Le fondateur de La La La Human Steps est un chorégraphe de talent à la réputation internationale ; c’est aussi un artiste qui pose un regard singulier sur le monde qui l’entoure. Et c’est cette idée d’un monde et d’un corps qui dépassent les limites dans lesquelles on veut bien les confiner, abstraits et mystérieux, qu’il convie sur scène dans ses créations depuis ses débuts en 1980.

« On pense que le corps est connu et compris — un certain âge, esthétique, grandeur. Mais si je vous demande combien de lignes vous avez sur la paume gauche de votre main, connaîtrez-vous la réponse ? Le corps est un porteur de mystère, il n’est pas défini, et encore moins dans un contexte de mouvement. La pensée est vue comme complexe, et le corps comme relativement simple, mais c’est faux. Imaginer le corps ainsi donne beaucoup plus de liberté. Pour moi, le corps est une entité qui est fondamentalement floue. La danse, c’est ça ! »

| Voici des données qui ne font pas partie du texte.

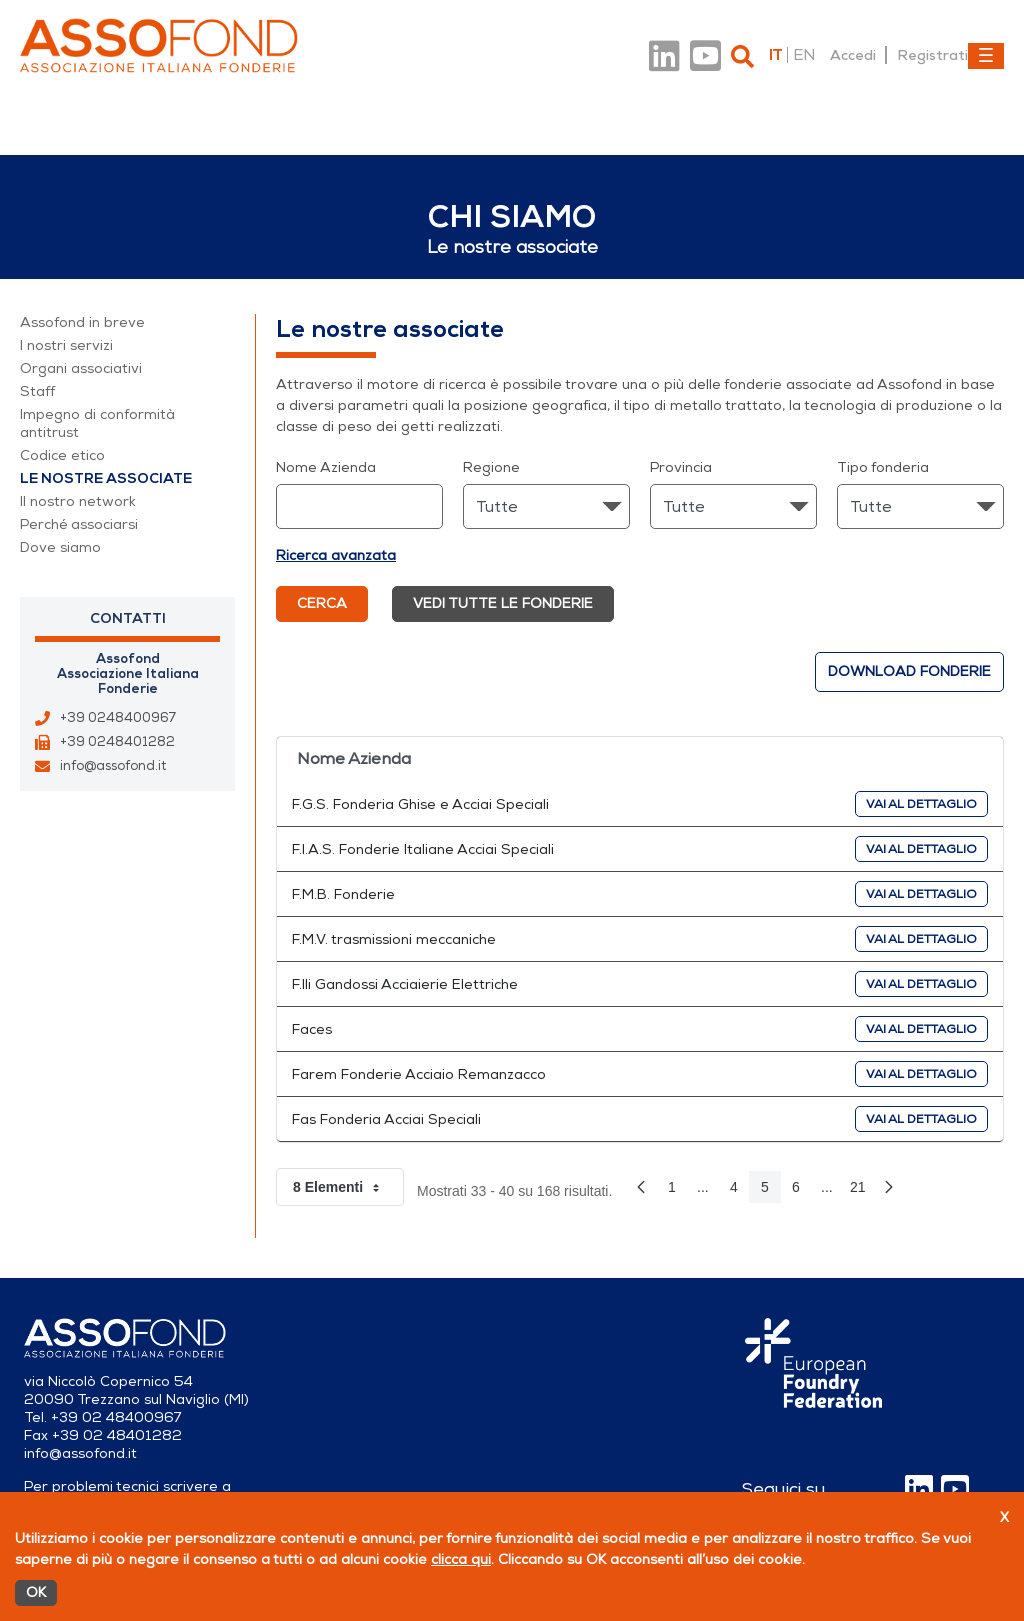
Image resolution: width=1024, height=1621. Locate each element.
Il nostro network (78, 501)
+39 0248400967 (118, 718)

PHOTO CATHERINE LEFEBVRE, COLLABORATION SPÉCIALE

Pour Édouard Lock, le corps est une identité fondamentalement floue.

Lock est reconnu pour sa gestuelle ultrarapide, où les membres — particulièrement le haut du corps — bougent à une telle vitesse qu’il devient difficile, pour le spectateur, d’en tracer les contours, le tout exacerbé par les jeux d’ombres et de lumières. « Le corps est aussi complexe qu’une pensée, et en mouvement, aussi abstrait qu’une pensée. On me dit : tes danses sont très rapides. Oui, c’est une façon de cacher le détail, ça devient plus difficile à comprendre. Pour moi, ça ressemble un peu plus au réel. »

En créant cette « interférence », il permet au corps d’embrasser sa nature première. Une nature qui n’est dictée par rien et qui n’existe pas pour être observée.

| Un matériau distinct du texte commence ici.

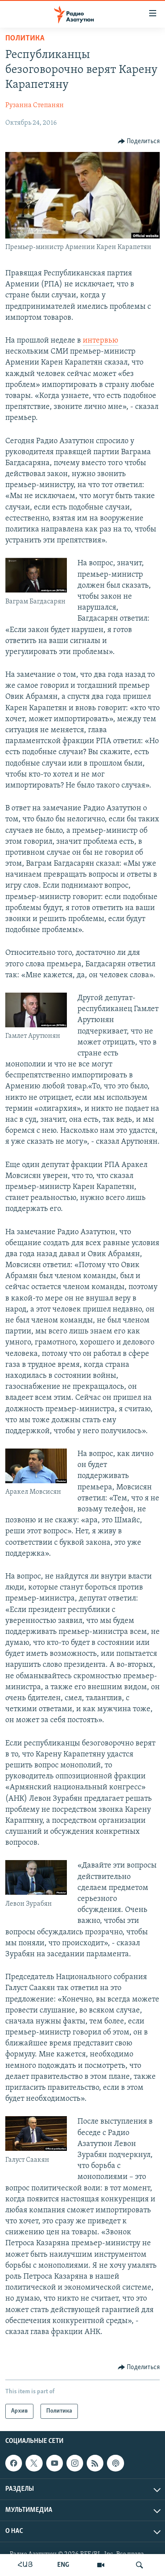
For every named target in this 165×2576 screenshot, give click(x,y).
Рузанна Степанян (34, 105)
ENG (63, 2565)
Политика (24, 38)
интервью (100, 340)
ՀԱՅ (25, 2565)
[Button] (139, 141)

« La nature est remplie de détails qui ne sont pas là pour l’observateur, des détails qui ne seront jamais vus. Le monde n’est pas fait pour être observé : on observe le monde. Créer une danse pleine de détails, mais dont plusieurs ne seront jamais vus, c’est quelque chose qui colle un peu mieux à la réalité du monde. »

Ainsi, la fonction de l’artiste, croit-il, se trouve là. « Il y a toujours un désaccord, en théorie, entre ce qui est présenté sur scène et ce qui est à l’extérieur de la scène. » Et ça aussi, c’est essentiel, pour continuer la conversation.

Une discussion que le chorégraphe s’est retrouvé à poursuivre, durant la pandémie, à l’aide de ses mots, en travaillant à un projet de script. « C’est étrange à dire, mais les mots et la danse ne sont pas si loin que ça. Ce qui crée la beauté d’une langue, ce n’est pas la signification des mots, mais leur agencement, le rythme, la mise en bouche. La façon de définir une chorégraphie, c’est un peu la même chose ; une structure qui est belle par l’agencement des mouvements, le rythme, la mise en œil. »

Le programme triple comprenant Trick Cell Play d’Édouard Lock, L’oiseau de feu de Marco Goecke et Agora de Cassi Abranches est présenté jusqu’au 9 avril, au Théâtre Maisonneuve.